What you are asked to do: The expected output is each line in the data below that includes the string "Pondelok".

Data for this exercise: Begin

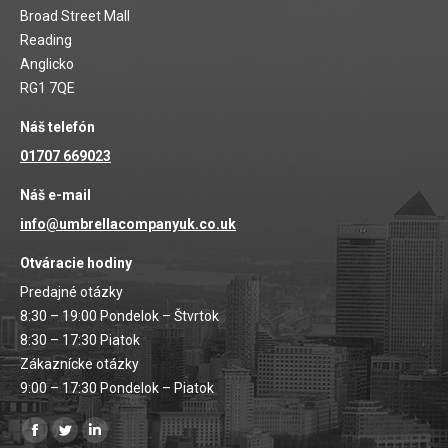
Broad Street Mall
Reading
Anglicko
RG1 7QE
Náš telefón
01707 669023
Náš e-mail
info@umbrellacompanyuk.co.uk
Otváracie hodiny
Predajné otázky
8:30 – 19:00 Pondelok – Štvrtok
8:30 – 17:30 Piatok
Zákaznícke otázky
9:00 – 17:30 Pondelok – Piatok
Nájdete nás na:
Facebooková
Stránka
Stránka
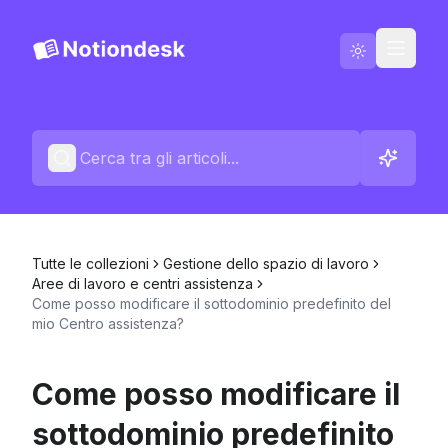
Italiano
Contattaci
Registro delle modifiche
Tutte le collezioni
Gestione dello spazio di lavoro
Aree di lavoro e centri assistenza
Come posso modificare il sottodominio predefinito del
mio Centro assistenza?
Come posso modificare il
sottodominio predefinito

Data for this exercise: End
Data for this exercise: Begin

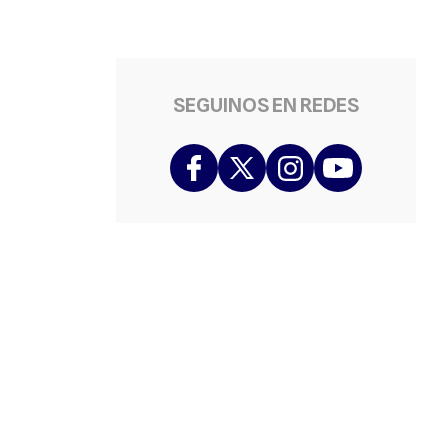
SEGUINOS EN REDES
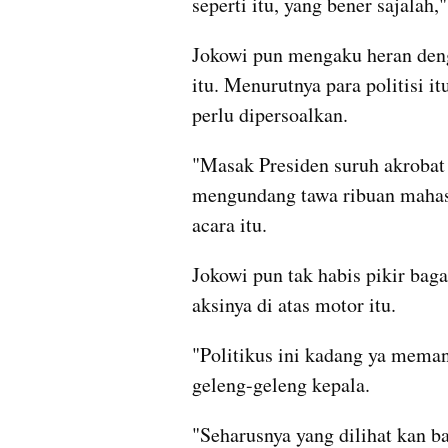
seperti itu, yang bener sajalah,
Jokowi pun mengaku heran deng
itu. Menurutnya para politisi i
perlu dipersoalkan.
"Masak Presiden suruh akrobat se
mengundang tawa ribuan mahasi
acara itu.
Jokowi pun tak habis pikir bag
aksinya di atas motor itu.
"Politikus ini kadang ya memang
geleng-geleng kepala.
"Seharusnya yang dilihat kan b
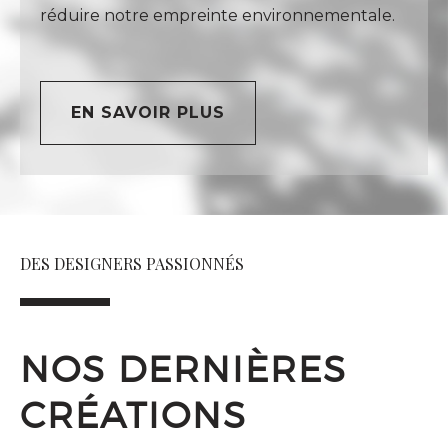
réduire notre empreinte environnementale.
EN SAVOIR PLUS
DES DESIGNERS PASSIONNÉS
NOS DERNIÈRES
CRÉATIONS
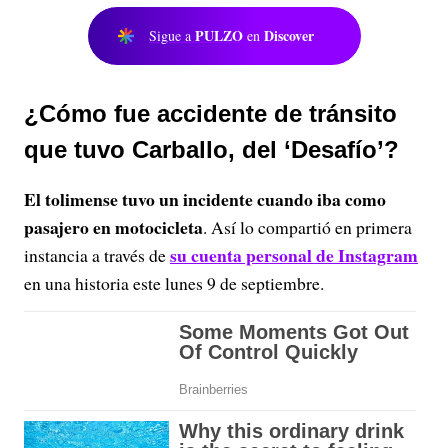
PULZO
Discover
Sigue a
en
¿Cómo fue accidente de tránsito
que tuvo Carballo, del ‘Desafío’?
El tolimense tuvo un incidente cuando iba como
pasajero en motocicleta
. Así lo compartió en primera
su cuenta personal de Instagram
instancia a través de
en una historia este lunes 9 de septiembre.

Data for this exercise: End

Response to the exercise:
8:30 – 19:00 Pondelok – Štvrtok
9:00 – 17:30 Pondelok – Piatok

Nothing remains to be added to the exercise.